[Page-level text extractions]
::::::::
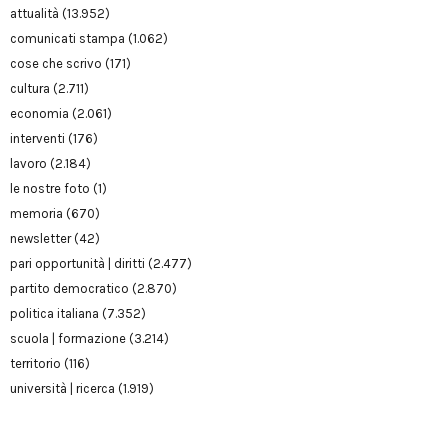
attualità
(13.952)
comunicati stampa
(1.062)
cose che scrivo
(171)
cultura
(2.711)
economia
(2.061)
interventi
(176)
lavoro
(2.184)
le nostre foto
(1)
memoria
(670)
newsletter
(42)
pari opportunità | diritti
(2.477)
partito democratico
(2.870)
politica italiana
(7.352)
scuola | formazione
(3.214)
territorio
(116)
università | ricerca
(1.919)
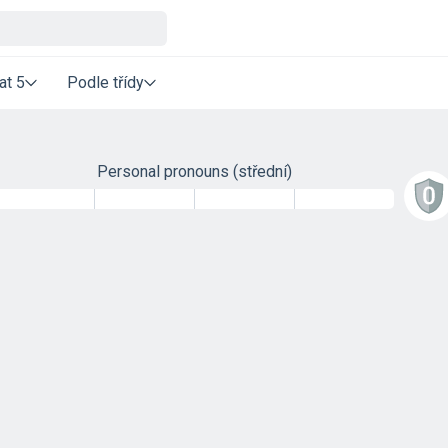
at 5
Podle třídy
Personal pronouns
(střední)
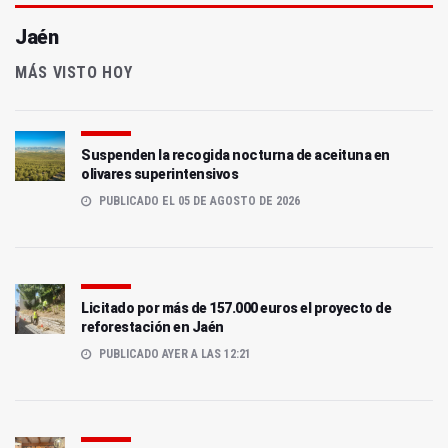
Jaén
MÁS VISTO HOY
Suspenden la recogida nocturna de aceituna en
olivares superintensivos
PUBLICADO EL 05 DE AGOSTO DE 2026
Licitado por más de 157.000 euros el proyecto de
reforestación en Jaén
PUBLICADO AYER A LAS 12:21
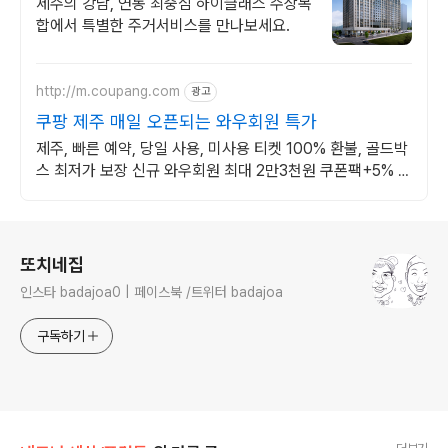
이지
제주의 강남, 연동 최중심 하이클래스 주상복
합에서 특별한 주거서비스를 만나보세요.
http://m.coupang.com
광고
쿠팡 제주 매일 오픈되는 와우회원 특가
제주, 빠른 예약, 당일 사용, 미사용 티켓 100% 환불, 골드박
스 최저가 보장 신규 와우회원 최대 2만3천원 쿠폰팩+5% 추
가적립 혜택! 여행도 이제 쿠팡에서!
로그 정보
또치네집
인스타 badajoa0 | 페이스북 /트위터 badajoa
구독하기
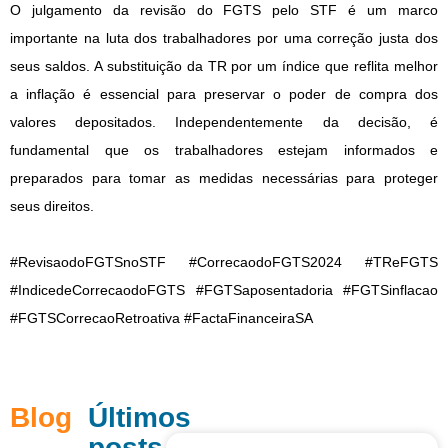
O julgamento da revisão do FGTS pelo STF é um marco
importante na luta dos trabalhadores por uma correção justa dos
seus saldos. A substituição da TR por um índice que reflita melhor
a inflação é essencial para preservar o poder de compra dos
valores depositados. Independentemente da decisão, é
fundamental que os trabalhadores estejam informados e
preparados para tomar as medidas necessárias para proteger
seus direitos.
#RevisaodoFGTSnoSTF #CorrecaodoFGTS2024 #TReFGTS
#IndicedeCorrecaodoFGTS #FGTSaposentadoria #FGTSinflacao
#FGTSCorrecaoRetroativa #FactaFinanceiraSA
Blog
Últimos
posts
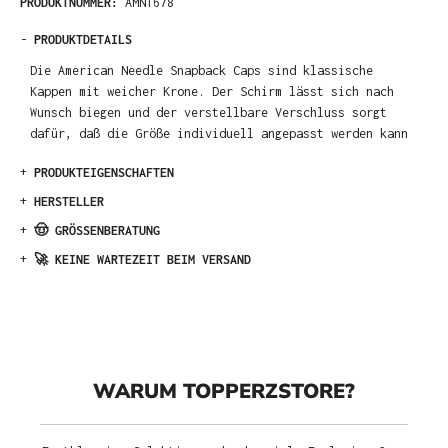
PRODUKTNUMMER:
AMN1678
-
PRODUKTDETAILS
Die American Needle Snapback Caps sind klassische
Kappen mit weicher Krone. Der Schirm lässt sich nach
Wunsch biegen und der verstellbare Verschluss sorgt
dafür, daß die Größe individuell angepasst werden kann
+
PRODUKTEIGENSCHAFTEN
+
HERSTELLER
+
🤠 GRÖSSENBERATUNG
+
🚀 KEINE WARTEZEIT BEIM VERSAND
WARUM TOPPERZSTORE?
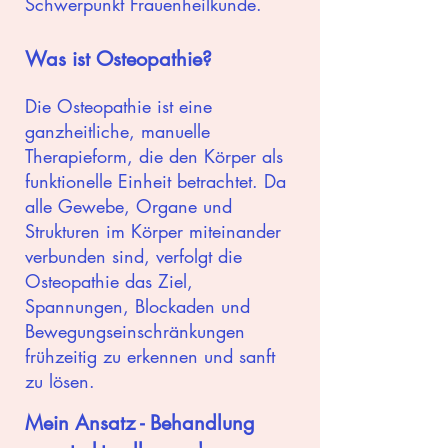
Schwerpunkt Frauenheilkunde.
Was ist Osteopathie?
Die Osteopathie ist eine
ganzheitliche, manuelle
Therapieform, die den Körper als
funktionelle Einheit betrachtet. Da
alle Gewebe, Organe und
Strukturen im Körper miteinander
verbunden sind, verfolgt die
Osteopathie das Ziel,
Spannungen, Blockaden und
Bewegungseinschränkungen
frühzeitig zu erkennen und sanft
zu lösen.
Mein Ansatz - Behandlung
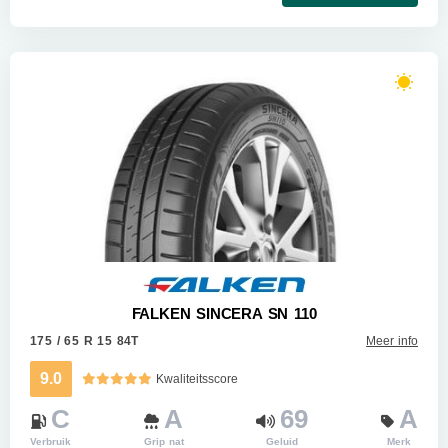
FALKEN SINCERA SN 110
175 / 65 R 15 84T
Meer info
9.0
Kwaliteitsscore
C
A
69
A
Verbruik
Grip nat
Geluid
Merk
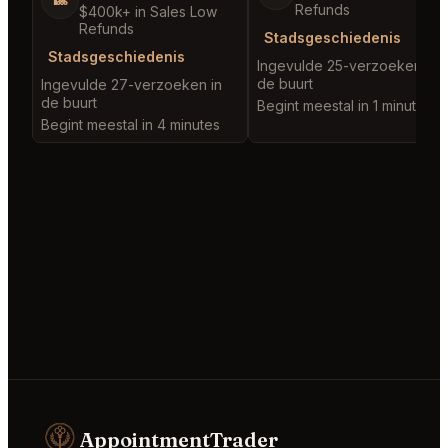
Refunds
$400k+ in Sales Low
Refunds
Stadsgeschiedenis
Stadsgeschiedenis
Ingevulde 25-verzoeken in
de buurt
Ingevulde 27-verzoeken in
de buurt
Begint meestal in 1 minute
Begint meestal in 4 minutes
AppointmentTrader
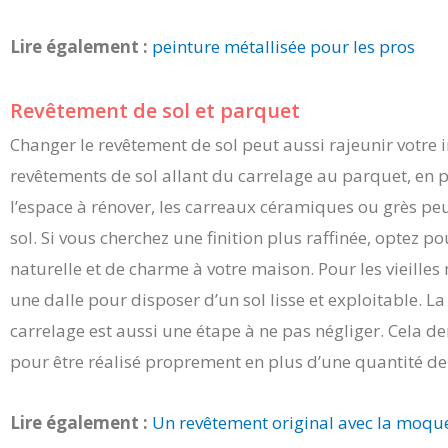
Lire également :
peinture métallisée pour les pros
Revêtement de sol et parquet
Changer le revêtement de sol peut aussi rajeunir votre in
revêtements de sol allant du carrelage au parquet, en p
l’espace à rénover, les carreaux céramiques ou grès peu
sol. Si vous cherchez une finition plus raffinée, optez 
naturelle et de charme à votre maison. Pour les vieilles 
une dalle pour disposer d’un sol lisse et exploitable. 
carrelage est aussi une étape à ne pas négliger. Cela 
pour être réalisé proprement en plus d’une quantité de
Lire également :
Un revêtement original avec la moque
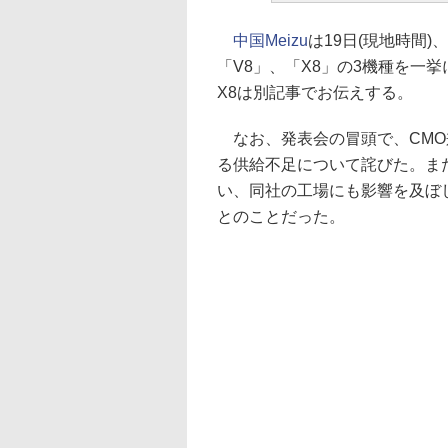
中国Meizu
は19日(現地時間
「V8」、「X8」の3機種を一
X8は別記事でお伝えする。
なお、発表会の冒頭で、CMO兼
る供給不足について詫びた。また
い、同社の工場にも影響を及ぼ
とのことだった。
::::::::
PROBLEM STATEMENT:
Write the lines above out again exactly, excluding every picture.

EXERCISE RESPONSE:
attualità
(13.952)
comunicati stampa
(1.062)
cose che scrivo
(171)
cultura
(2.711)
economia
(2.061)
interventi
(176)
lavoro
(2.184)
le nostre foto
(1)
memoria
(670)
newsletter
(42)
pari opportunità | diritti
(2.477)
partito democratico
(2.870)
politica italiana
(7.352)
scuola | formazione
(3.214)
territorio
(116)
università | ricerca
(1.919)
at 5
Podle třídy
Personal pronouns
(střední)
Jaén
MÁS VISTO HOY
Suspenden la recogida nocturna de aceituna en
olivares superintensivos
PUBLICADO EL 05 DE AGOSTO DE 2026
Licitado por más de 157.000 euros el proyecto de
reforestación en Jaén
PUBLICADO AYER A LAS 12:21
이지
제주의 강남, 연동 최중심 하이클래스 주상복
합에서 특별한 주거서비스를 만나보세요.
http://m.coupang.com
광고
쿠팡 제주 매일 오픈되는 와우회원 특가
제주, 빠른 예약, 당일 사용, 미사용 티켓 100% 환불, 골드박
스 최저가 보장 신규 와우회원 최대 2만3천원 쿠폰팩+5% 추
가적립 혜택! 여행도 이제 쿠팡에서!
로그 정보
또치네집
인스타 badajoa0 | 페이스북 /트위터 badajoa
구독하기
O julgamento da revisão do FGTS pelo STF é um marco
importante na luta dos trabalhadores por uma correção justa dos
seus saldos. A substituição da TR por um índice que reflita melhor
a inflação é essencial para preservar o poder de compra dos
valores depositados. Independentemente da decisão, é
fundamental que os trabalhadores estejam informados e
preparados para tomar as medidas necessárias para proteger
seus direitos.
#RevisaodoFGTSnoSTF #CorrecaodoFGTS2024 #TReFGTS
#IndicedeCorrecaodoFGTS #FGTSaposentadoria #FGTSinflacao
#FGTSCorrecaoRetroativa #FactaFinanceiraSA
Blog
Últimos
posts
PRODUKTNUMMER:
AMN1678
-
PRODUKTDETAILS
Die American Needle Snapback Caps sind klassische
Kappen mit weicher Krone. Der Schirm lässt sich nach
Wunsch biegen und der verstellbare Verschluss sorgt
dafür, daß die Größe individuell angepasst werden kann
+
PRODUKTEIGENSCHAFTEN
+
HERSTELLER
+
🤠 GRÖSSENBERATUNG
+
🚀 KEINE WARTEZEIT BEIM VERSAND
WARUM TOPPERZSTORE?
Schwerpunkt Frauenheilkunde.
Was ist Osteopathie?
Die Osteopathie ist eine
ganzheitliche, manuelle
Therapieform, die den Körper als
funktionelle Einheit betrachtet. Da
alle Gewebe, Organe und
Strukturen im Körper miteinander
verbunden sind, verfolgt die
Osteopathie das Ziel,
Spannungen, Blockaden und
Bewegungseinschränkungen
frühzeitig zu erkennen und sanft
zu lösen.
Mein Ansatz - Behandlung
FALKEN SINCERA SN 110
175 / 65 R 15 84T
Meer info
9.0
Kwaliteitsscore
C
A
69
A
Verbruik
Grip nat
Geluid
Merk
Refunds
$400k+ in Sales Low
Refunds
Stadsgeschiedenis
Stadsgeschiedenis
Ingevulde 25-verzoeken in
de buurt
Ingevulde 27-verzoeken in
de buurt
Begint meestal in 1 minute
Begint meestal in 4 minutes
AppointmentTrader
Lire également :
peinture métallisée pour les pros
Revêtement de sol et parquet
Changer le revêtement de sol peut aussi rajeunir votre in
revêtements de sol allant du carrelage au parquet, en p
l’espace à rénover, les carreaux céramiques ou grès peu
sol. Si vous cherchez une finition plus raffinée, optez 
naturelle et de charme à votre maison. Pour les vieilles 
une dalle pour disposer d’un sol lisse et exploitable. 
carrelage est aussi une étape à ne pas négliger. Cela 
pour être réalisé proprement en plus d’une quantité de
Lire également :
Un revêtement original avec la moque
中国Meizu
は19日(現地時間
「V8」、「X8」の3機種を一
X8は別記事でお伝えする。
なお、発表会の冒頭で、CMO兼
る供給不足について詫びた。また
い、同社の工場にも影響を及ぼ
とのことだった。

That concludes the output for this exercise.